Matt Stoller:  How do you respond to millions of Americans, well I feel betrayed by this administration, and David Petraeus put Ed Gillespie in his operation and did 17 days of PR work in August, you know I think that's a betrayal I don't think he's acting like a military officer I think he's acting like a politician.

Wes Clark: I think that you've got to hold the political leadership accountable for that.  Why let Bush get away with hiding behind his general?  Why not just attack Bush directly?

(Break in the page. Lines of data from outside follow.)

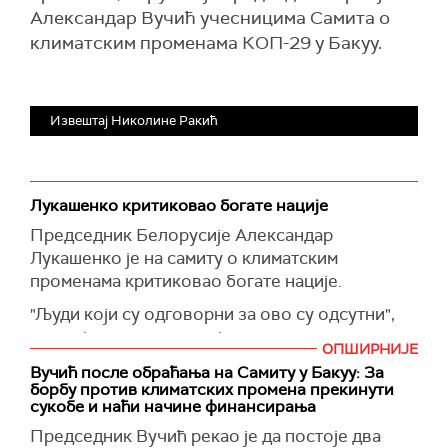
Александар Вучић учесницима Самита о
климатским променама КОП-29 у Бакуу.
Извештај Николине Ракић
Лукашенко критиковао богате нације
Председник Белорусије Александар
Лукашенко је на самиту о климатским
променама критиковао богате нације.
"Људи који су одговорни за ово су одсутни",
рекао је он и додао да је приметио да
ОПШИРНИЈЕ
председник Француске Емануел Макрон није
Вучић после обраћања на Самиту у Бакуу: За
присутан.
борбу против климатских промена прекинути
сукобе и наћи начине финансирања
Он се потом запитао колико могу да буду
Председник Вучић рекао је да постоје два
ефикасни преговори о клими ако председник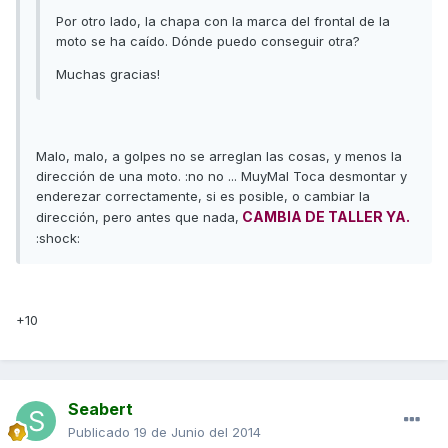
Por otro lado, la chapa con la marca del frontal de la
moto se ha caído. Dónde puedo conseguir otra?
Muchas gracias!
Malo, malo, a golpes no se arreglan las cosas, y menos la
dirección de una moto. :no no ... MuyMal Toca desmontar y
enderezar correctamente, si es posible, o cambiar la
CAMBIA DE TALLER YA.
dirección, pero antes que nada,
:shock:
+10
Seabert
Publicado
19 de Junio del 2014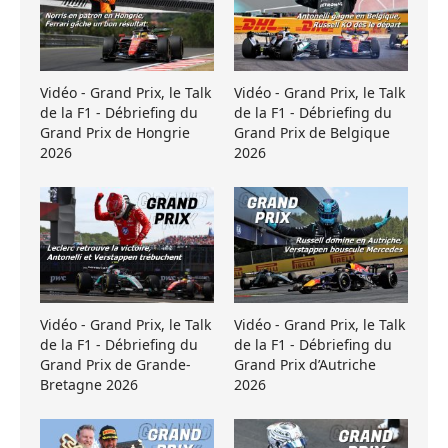
Vidéo - Grand Prix, le Talk
Vidéo - Grand Prix, le Talk
de la F1 - Débriefing du
de la F1 - Débriefing du
Grand Prix de Hongrie
Grand Prix de Belgique
2026
2026
Vidéo - Grand Prix, le Talk
Vidéo - Grand Prix, le Talk
de la F1 - Débriefing du
de la F1 - Débriefing du
Grand Prix de Grande-
Grand Prix d’Autriche
Bretagne 2026
2026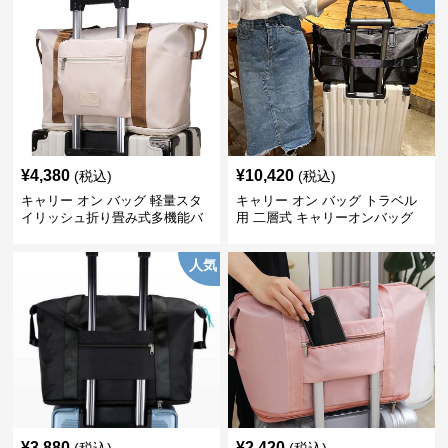
¥
4,380
¥
10,420
(税込)
(税込)
キャリー オン バッグ 軽量スタ
キャリー オン バッグ トラベル
イリッシュ折り畳み式多機能バ
用 二層式 キャリーオンバッグ
ッグ
人気
¥
3,880
¥
2,420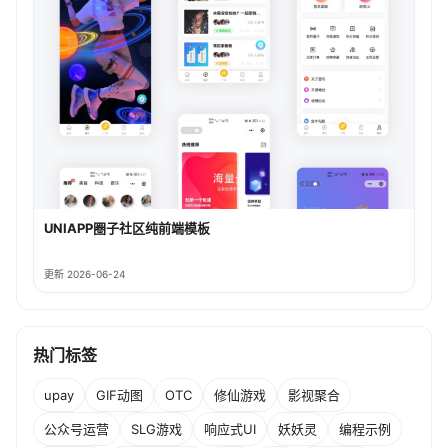
UNIAPP圈子社区纯前端模板
更新 2026-06-24
热门标签
upay
GIF动图
OTC
修仙游戏
影视聚合
公众号运营
SLG游戏
响应式UI
妖妖灵
编程示例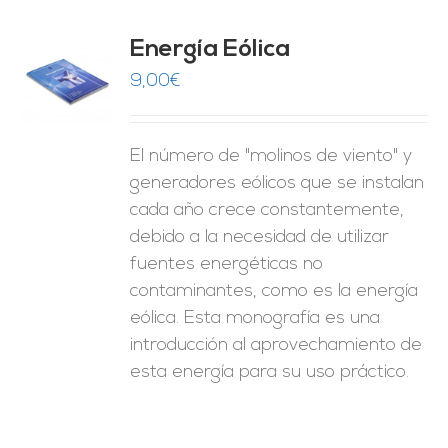
Energía Eólica
9,00
€
O
ES
El número de "molinos de viento" y
generadores eólicos que se instalan
cada año crece constantemente,
debido a la necesidad de utilizar
fuentes energéticas no
contaminantes, como es la energía
eólica. Esta monografía es una
introducción al aprovechamiento de
esta energía para su uso práctico.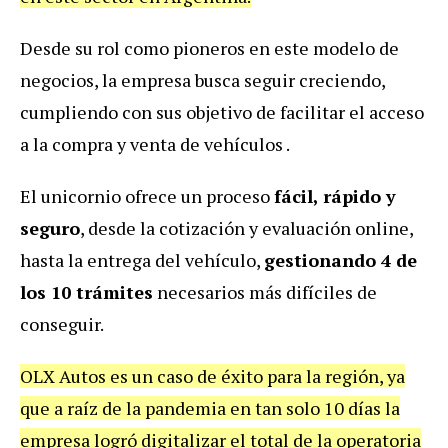
Desde su rol como pioneros en este modelo de
negocios, la empresa busca seguir creciendo,
cumpliendo con sus objetivo de facilitar el acceso
a la compra y venta de vehículos .
El unicornio ofrece un proceso
fácil, rápido y
seguro
, desde la cotización y evaluación online,
hasta la entrega del vehículo,
gestionando 4 de
los 10 trámites
necesarios más difíciles de
conseguir.
OLX Autos es un caso de éxito para la región, ya
que a raíz de la pandemia en tan solo 10 días la
empresa logró digitalizar el total de la operatoria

Matt Stoller:  Well, I don't think..

Wes Clark: He's had to hide behind Petraeus.  Petraeus is being taken advantage of.  In the military you have to be loyal to the chain of command. You have to.  And Petraeus knows that if Congress pulls the forces out it will be by his definition a defeat in Iraq and so naturally he's trying to tell you why he needs those forces and why those forces should be there and that's no more than what's to be expected by someone in that position.  He's like the quarterback on the football team, you don't like the plays that are being called go to the playcaller.

Matt Stoller:  Ok, but David Petraeus claims that violence is down, and his report is the outlier.  The Associated Press, the Los Angeles Times, the GAO, all say that violence remains high.  I don't understand why Petraeus should be above criticism for representing information that isn't credible.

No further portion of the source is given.